=== Exercise directions ===
Each record below must be returned exactly as shown.

(Records from a data source)
▬▬▬▬▬▬
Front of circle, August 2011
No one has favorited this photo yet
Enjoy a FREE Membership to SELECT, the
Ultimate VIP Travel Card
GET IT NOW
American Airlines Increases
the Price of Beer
▬▬▬▬▬▬
=== Exercise result ===
Front of circle, August 2011
No one has favorited this photo yet
Enjoy a FREE Membership to SELECT, the
Ultimate VIP Travel Card
GET IT NOW
American Airlines Increases
the Price of Beer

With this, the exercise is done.